C’est cette arme à donner à l’État que Dupont-White n’a point trouvée, si elle existe, ou qu’il n’a pas su lui forger. Pratiquement, son livre n’est pas. À qui l’appliquerait on ? Qui pourrait-il éclairer ? Comme tous les soi-disant penseurs politiques qui se placent en dehors d’une nationalité déterminée, Dupont-White n’a dû rien comprendre à cet État qui, chez nous, s’appelle la France, et, de fait, il n’y a rien compris. Quand il dit « l’État », tout le long de son livre, impossible de croire qu’il la nomme et veut parler d’elle.

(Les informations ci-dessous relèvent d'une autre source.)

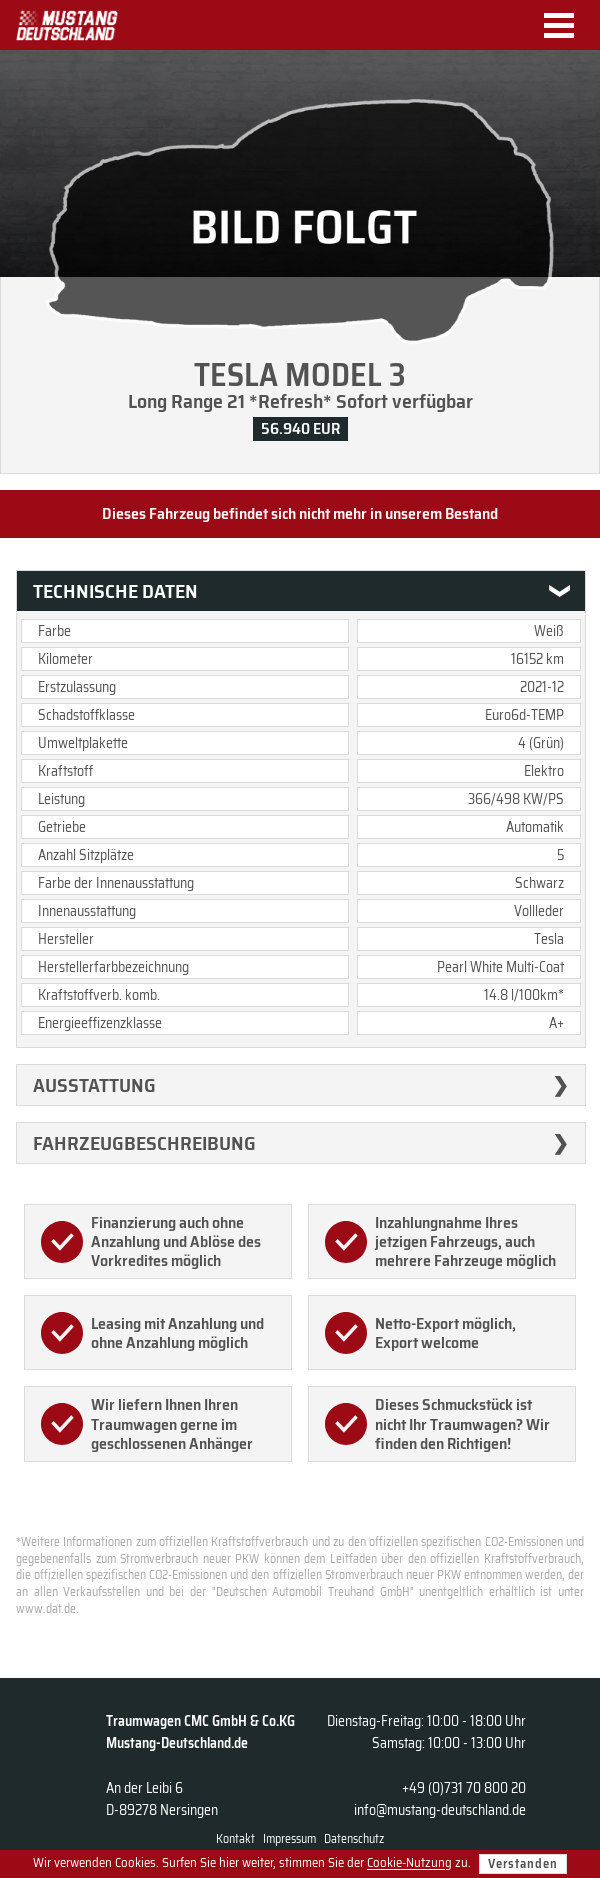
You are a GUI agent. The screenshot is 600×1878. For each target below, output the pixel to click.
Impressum (289, 1838)
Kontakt (235, 1838)
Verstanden (523, 1863)
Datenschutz (354, 1838)
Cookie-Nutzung (409, 1863)
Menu (566, 25)
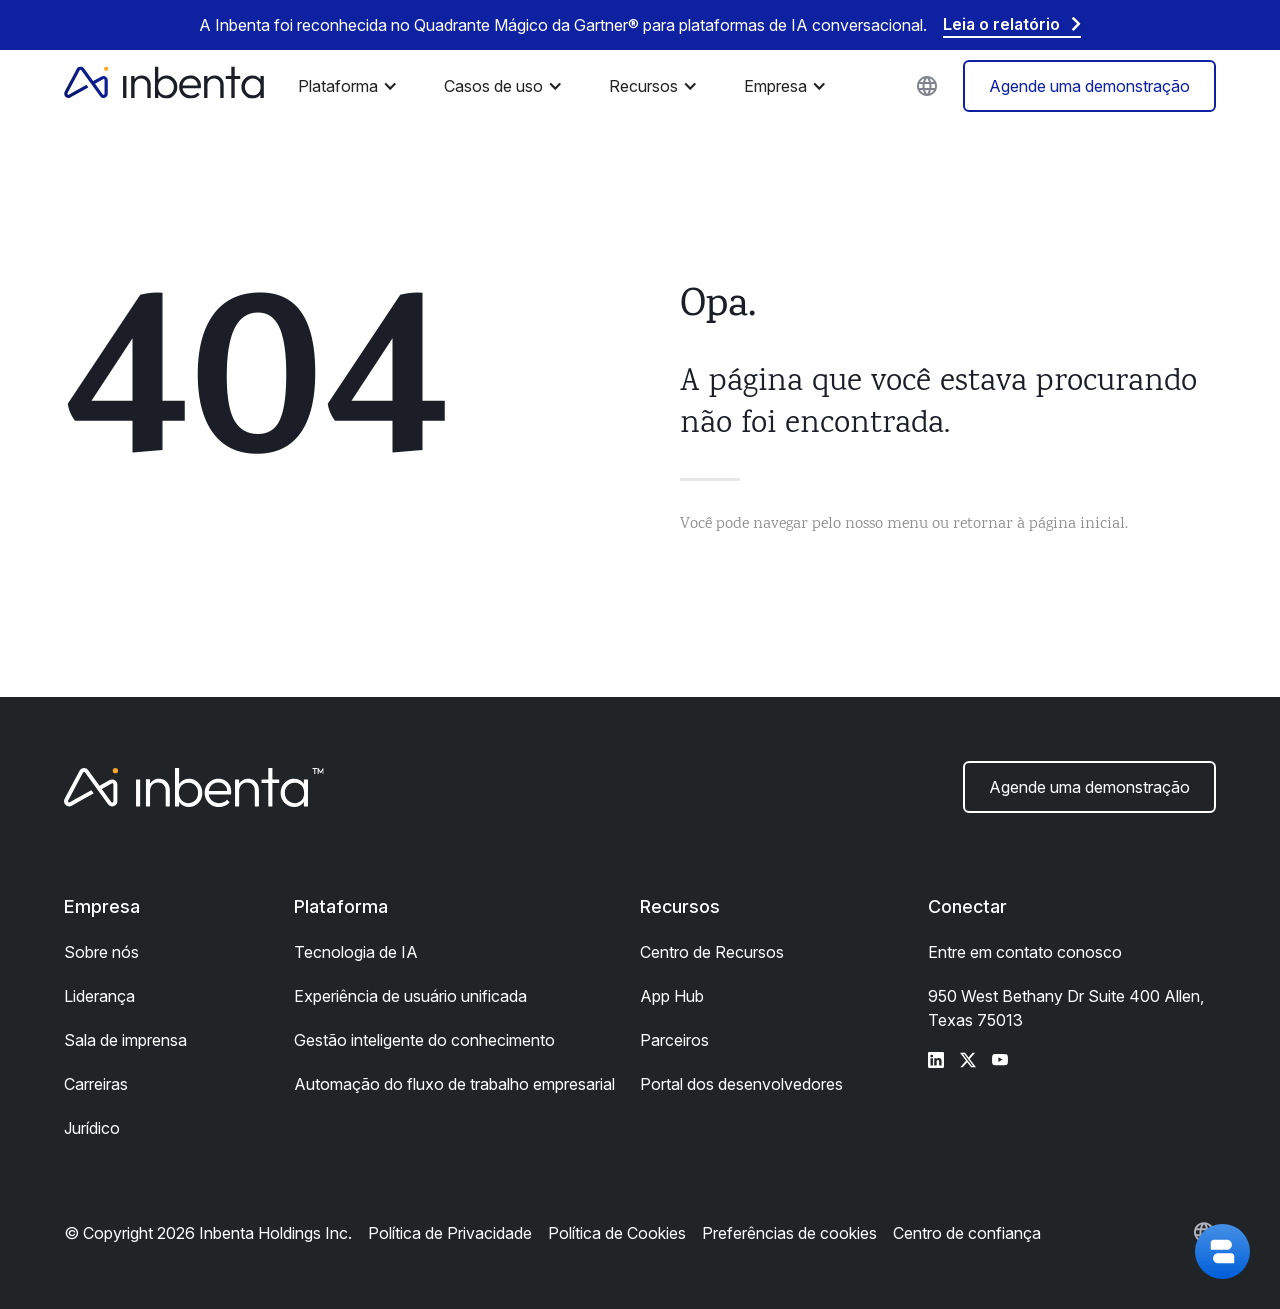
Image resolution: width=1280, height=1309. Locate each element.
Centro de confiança (967, 1233)
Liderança (99, 996)
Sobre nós (101, 952)
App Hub (672, 996)
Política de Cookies (617, 1233)
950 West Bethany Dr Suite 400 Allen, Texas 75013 (1066, 1008)
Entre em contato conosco (1025, 952)
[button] (353, 86)
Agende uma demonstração (1089, 86)
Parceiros (674, 1040)
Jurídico (92, 1128)
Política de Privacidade (450, 1233)
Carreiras (96, 1084)
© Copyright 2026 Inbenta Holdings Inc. (208, 1233)
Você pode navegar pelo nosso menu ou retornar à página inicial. (904, 524)
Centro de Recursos (712, 952)
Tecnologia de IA (356, 952)
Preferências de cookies (789, 1233)
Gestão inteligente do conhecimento (424, 1040)
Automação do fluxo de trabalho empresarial (454, 1084)
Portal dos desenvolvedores (741, 1084)
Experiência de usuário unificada (410, 996)
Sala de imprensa (125, 1040)
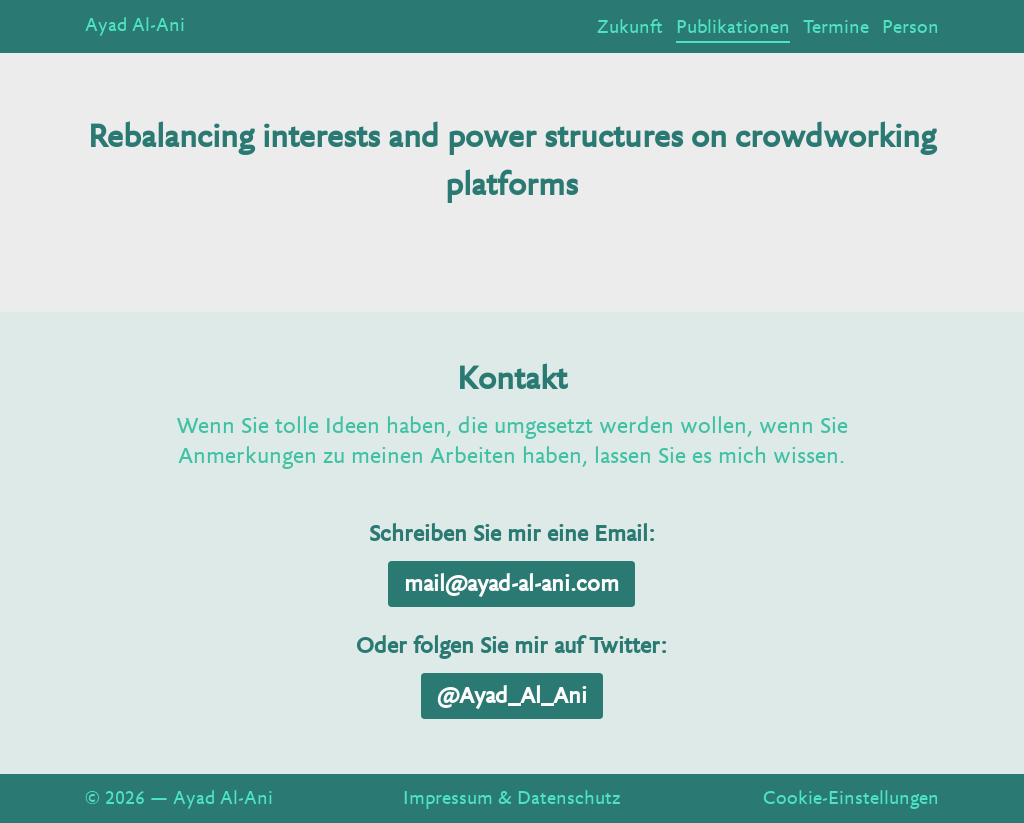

Il ne sait ni la figurer ni la montrer dans son individualité profonde, ni la dessiner dans ses attributs invariables. Il ne nous en donne pas le signalement une seule fois ! Le génie de la figuration d’un peuple, qui dresse ce peuple tout vivant et le fait flamber par les différences en face des autres peuples, sur le fond d’une civilisation commune, ce génie spécial de la figuration qui est le génie de l’histoire, Dupont-White n’en a pas une lueur. Qui sait ? à l’origine il l’avait peut-être ; mais l’abstraction à laquelle il l’expose aura éteint son flambeau. Toujours est-il que, ce génie manquant, tout manque à l’esprit qui cherche le mot de ce grand mystère : le pouvoir politique, soit dans l’action, soit dans la contemplation de l’histoire. En effet, pour les hommes d’État qui sauvent les nations comme pour les historiens qui devinent ce qui pourrait ou ce qui eût pu les sauver, la première condition est de les connaître, de les aimer et de leur plonger dans le cœur ce regard perçant de la tendresse qui voit peut-être plus clairement que le génie. Dupont-White n’a pas ce regard. Il appartient à l’école sans âme des penseurs politiques qui se perdent par leur impersonnalité même. C’est un métaphysicien en histoire. Nous aurions mieux aimé un historien.